Turkish Decision on Chinese Missile Purchase Uncertain
Turkish president Abdullah Gul announced today that a deal to buy Chinese made missiles was not final, bringing a second surprise to observers.
“The purchase is not definite,” Gul was quoted as saying in the English-language Hurriyet Daily News. “There is a shortlist and China is at the top of it. We should look at the conditions, but there is no doubt that Turkey is primarily in NATO,” reported English-language news outlet Al Arabiya.
The Turkish President explained as he boarded a plane home from the U. S., “These are multi-dimensional issues, there are technical and economic dimensions and on the other hand there is an alliance dimension. These are being evaluated. Turkey needs a defense system.”
As a long time U.S. ally, Turkey’s decision last week to purchase surface to air missiles (SAMs) from a sanctioned Chinese arms dealer came as a surprise to the United State’s Defense Department and missile manufacturer Raytheon.

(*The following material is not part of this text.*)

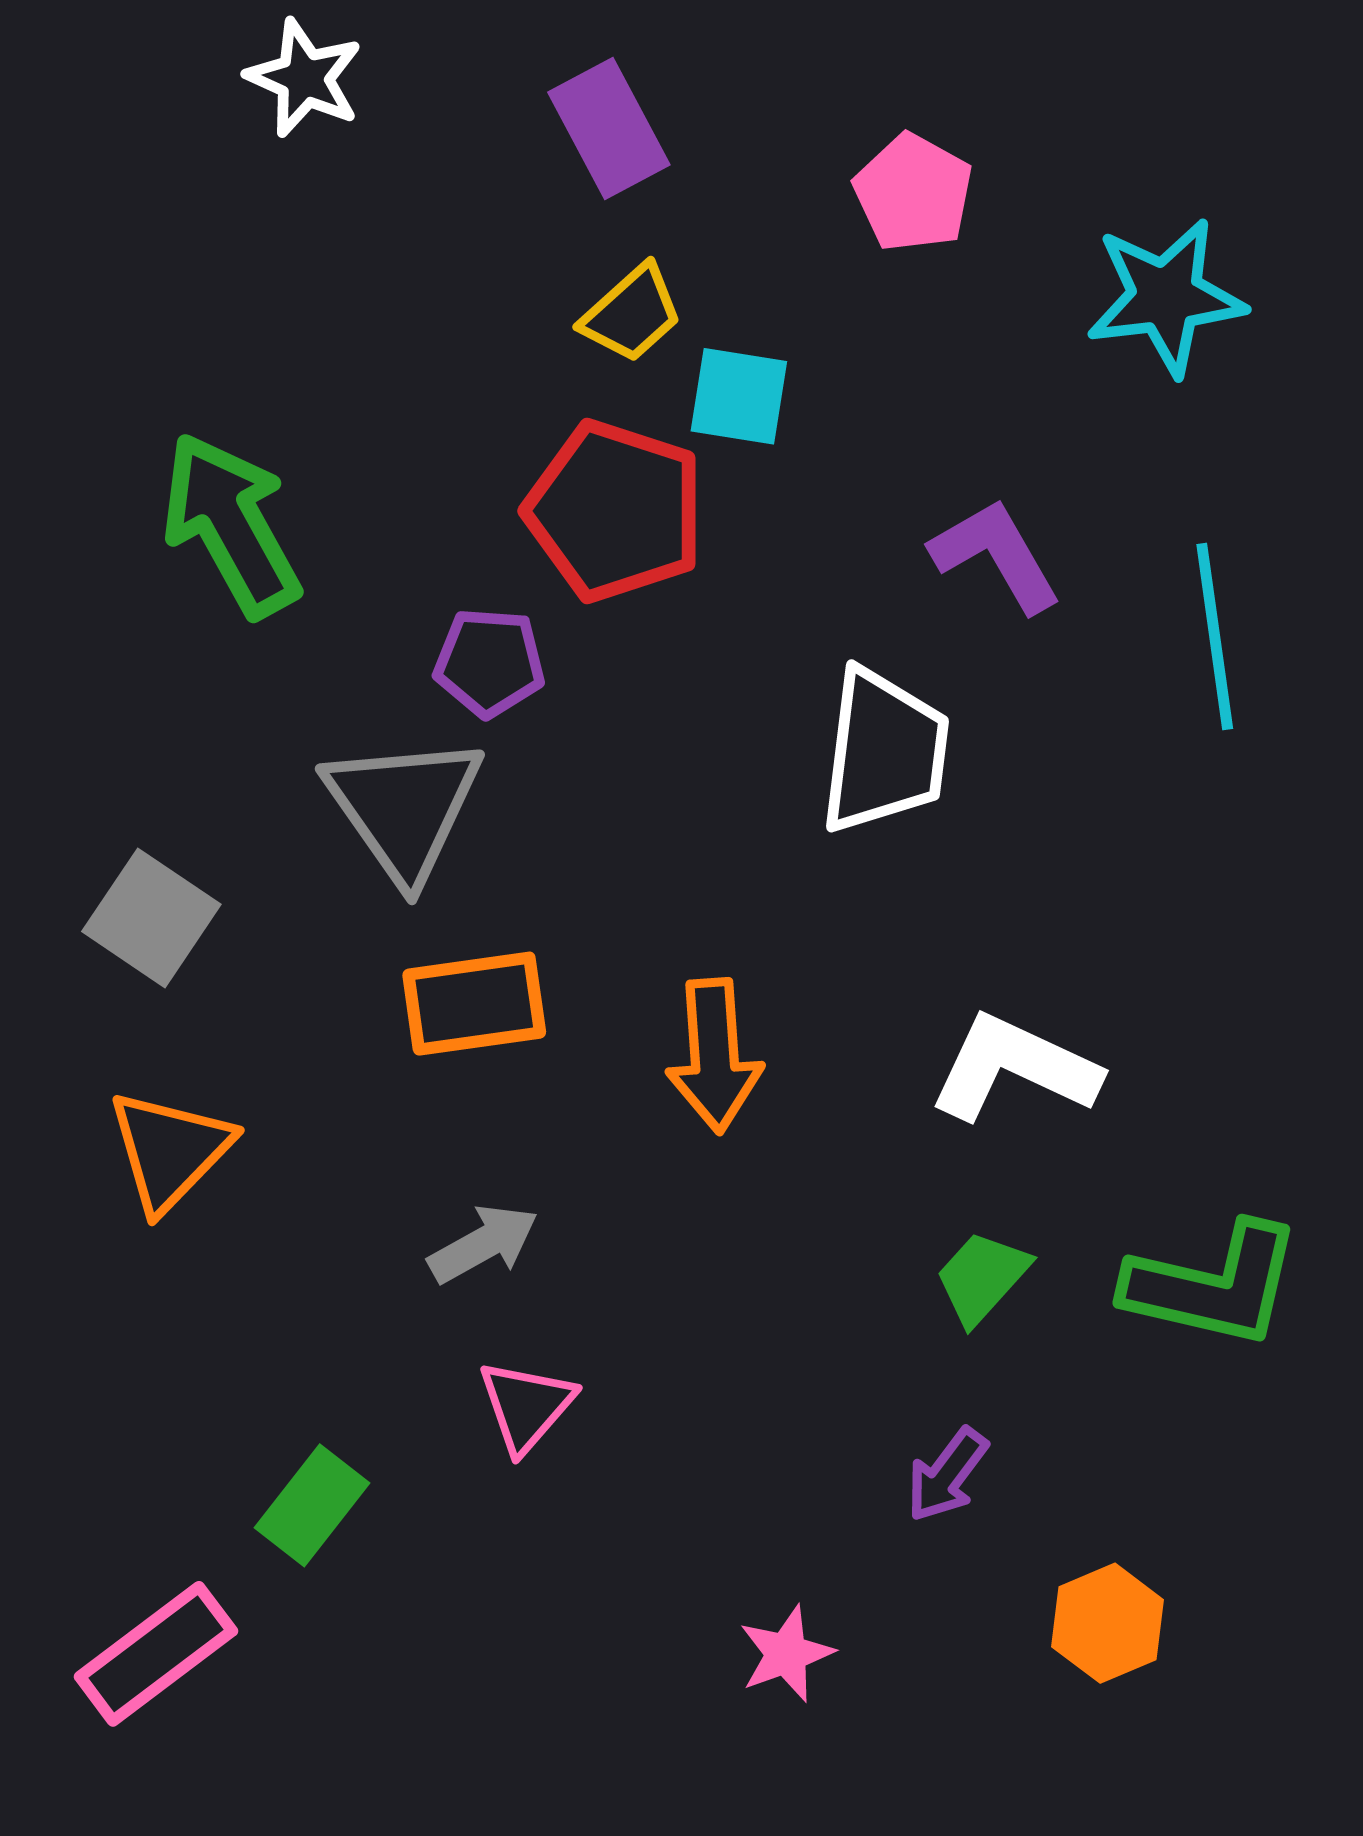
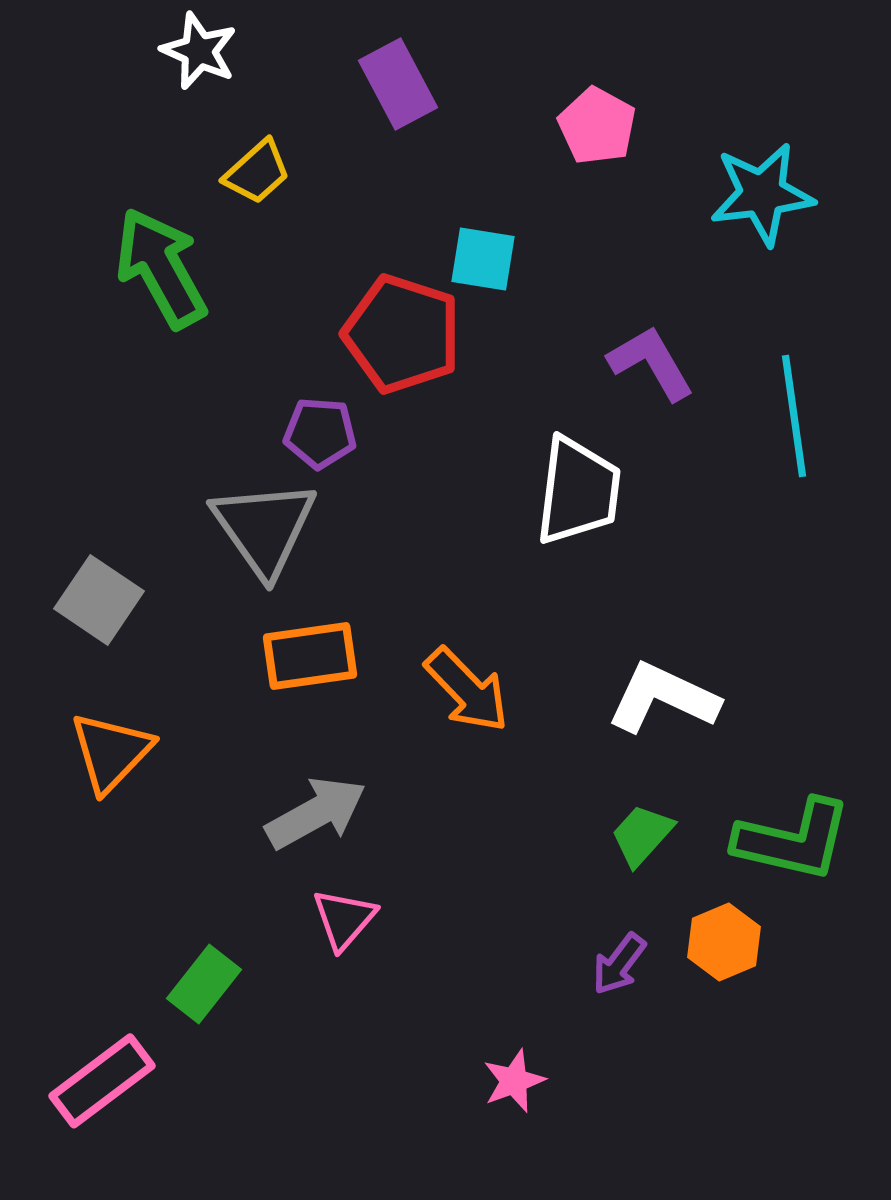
yellow trapezoid: (632, 314) -> (257, 172), moved
green arrow: (231, 525) -> (161, 268), moved
orange arrow: (714, 1056) -> (467, 690), turned -40
gray arrow: (483, 1244) -> (316, 813), size x1.4
orange hexagon: (1108, 1623) -> (724, 942), moved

Turkey’s defense minister announced on Friday that NATO member Turkey had selected China Precision Machinery Import and Export Corporation’s (CPMIEC) HQ-9s missiles over other long-range air and missile defense systems offered by Russia, the U.S. or European firms.
CPMIEC offered the HQ-9s to Turkey for $1 billion less than the systems offered by U.S. and Russian defense manufacturers, reported IHS Jane’s, a well-known publisher on defense matters.
CPMIEC is the marketing arm of China’s state-owned missile manufacturing industry, and is under U.S. sanctions for violations of the Iran, North Korea and Syria Nonproliferation Act
“We have conveyed our serious concerns about the Turkish government’s contract discussions with a U.S.-sanctioned company for a missile defense system that will not be inter-operable with NATO systems or collective defense capabilities,” a U. S. State Department spokeswoman told Reuters.
Raytheon Co, which builds the Patriot defense system deployed by NATO in Turkey, also bid on the missile system.
“NATO has long supported the system, deploying Patriots in five aligned countries and, in 2012, providing a requested Patriot deployment to Turkey. Given this strong performance, we hope to have an opportunity to debrief and learn more about this decision,” Raytheon spokesman Mike Doble told China Defense Blog.
Turkey has the second-largest deployable military force in the NATO alliance, says China Defense Blog, but does not at present have its own long-range missile defense system, although NATO has deployed the U.S.-built Patriot air and missile defense system there since 2012.
China viewed Turkey’s decision as evidence that Chinese defense manufacturers are ready to step into the European defense market, said Jane’s. With five percent of the market, last year China took the number five position among the world’s arms suppliers, according to the Stockholm International Peace Research Institute.